Customs & Excise contended that Steel made the arrangements and Ford was providing a VATable service in exchange for his share of the commission. It was held that Ford did not simply make bare introductions of a client to Steel (which would be VATable) but was fully involved in the making of the arrangements.

Following the Ford decision, it is understood that Customs & Excise have accepted that very little is needed to constitute making arrangements. If a person is not an insurance broker, the following are each sufficient to constitute the making of arrangements (ICAEW Tax 15/94, Aug 1994).

•Agreeing with the client his financial details on which a policy will be based and passing them to a broker.

•Approaching a broker to obtain quotations and reviewing these with the client.

•Acting as an intermediary between the client and the broker by receiving and transmitting correspondence, especially the proposal form and the policy documents.

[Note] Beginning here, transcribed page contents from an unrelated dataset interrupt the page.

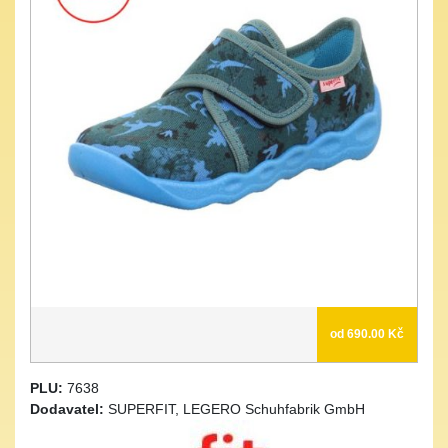
od 690.00 Kč
PLU:
7638
Dodavatel:
SUPERFIT, LEGERO Schuhfabrik GmbH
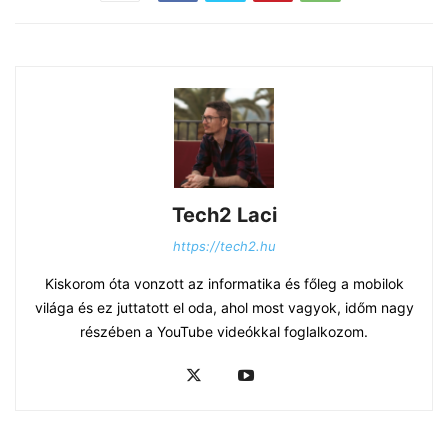
Tech2 Laci
https://tech2.hu
Kiskorom óta vonzott az informatika és főleg a mobilok
világa és ez juttatott el oda, ahol most vagyok, időm nagy
részében a YouTube videókkal foglalkozom.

•Assisting the client in completing the proposal form and even transmitting premiums to the broker.

It should be stressed that an insurance broker or agent does not even need to show that he is making arrangements. He can rely on the sixth directive and only need show that his services are “related to” the insurance, which is a very wide expression.

In the Countrywide Insurance Marketing (LON/92/257) (No 1443) case, Countrywide, a support company, provided services to insurance brokers. It developed new insurance products and its own proposal forms and policy documentation. It negotiated a range of insurance products and premium rates for its members.

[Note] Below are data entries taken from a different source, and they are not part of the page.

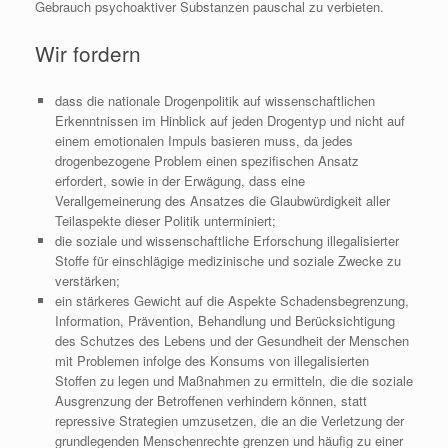
Gebrauch psychoaktiver Substanzen pauschal zu verbieten.
Wir fordern
dass die nationale Drogenpolitik auf wissenschaftlichen
Erkenntnissen im Hinblick auf jeden Drogentyp und nicht auf
einem emotionalen Impuls basieren muss, da jedes
drogenbezogene Problem einen spezifischen Ansatz
erfordert, sowie in der Erwägung, dass eine
Verallgemeinerung des Ansatzes die Glaubwürdigkeit aller
Teilaspekte dieser Politik unterminiert;
die soziale und wissenschaftliche Erforschung illegalisierter
Stoffe für einschlägige medizinische und soziale Zwecke zu
verstärken;
ein stärkeres Gewicht auf die Aspekte Schadensbegrenzung,
Information, Prävention, Behandlung und Berücksichtigung
des Schutzes des Lebens und der Gesundheit der Menschen
mit Problemen infolge des Konsums von illegalisierten
Stoffen zu legen und Maßnahmen zu ermitteln, die die soziale
Ausgrenzung der Betroffenen verhindern können, statt
repressive Strategien umzusetzen, die an die Verletzung der
grundlegenden Menschenrechte grenzen und häufig zu einer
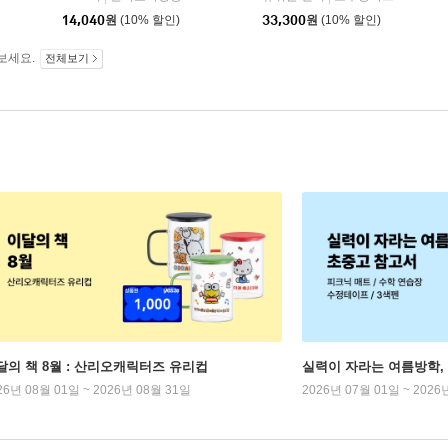
14,040
원
(10% 할인)
33,300
원
(10% 할인)
보세요.
전체보기
달의 책 8월 : 산리오캐릭터즈 유리컵
실력이 자라는 여름방학,
26년 08월 01일 ~ 2026년 08월 31일
2026년 07월 01일 ~ 2026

In addition to its VATable membership income, it received commission from insurance companies where members arranged policies through them. It was held that the company was an insurance agent and, although its activities did not relate to specific policies, its activities were sufficient to establish a nexus with the provision of insurance.

Based on the current understanding of “excluded activity” for an “introducer” where “taking an active part” in the financial planning process results directly in the fee/commission being paid, it would seem that it is essential that the introducer takes an active part in bringing about the product.

However, when it comes to considering introducer commission in respect of the purchase of shares, stocks, unit trusts and Oeics, the activity will be considered exempt regardless of the level of involvement undertaken. This is because of the less onerous provisions of Schedule 9, Group 5, item 5, note 5, VAT Act 1994.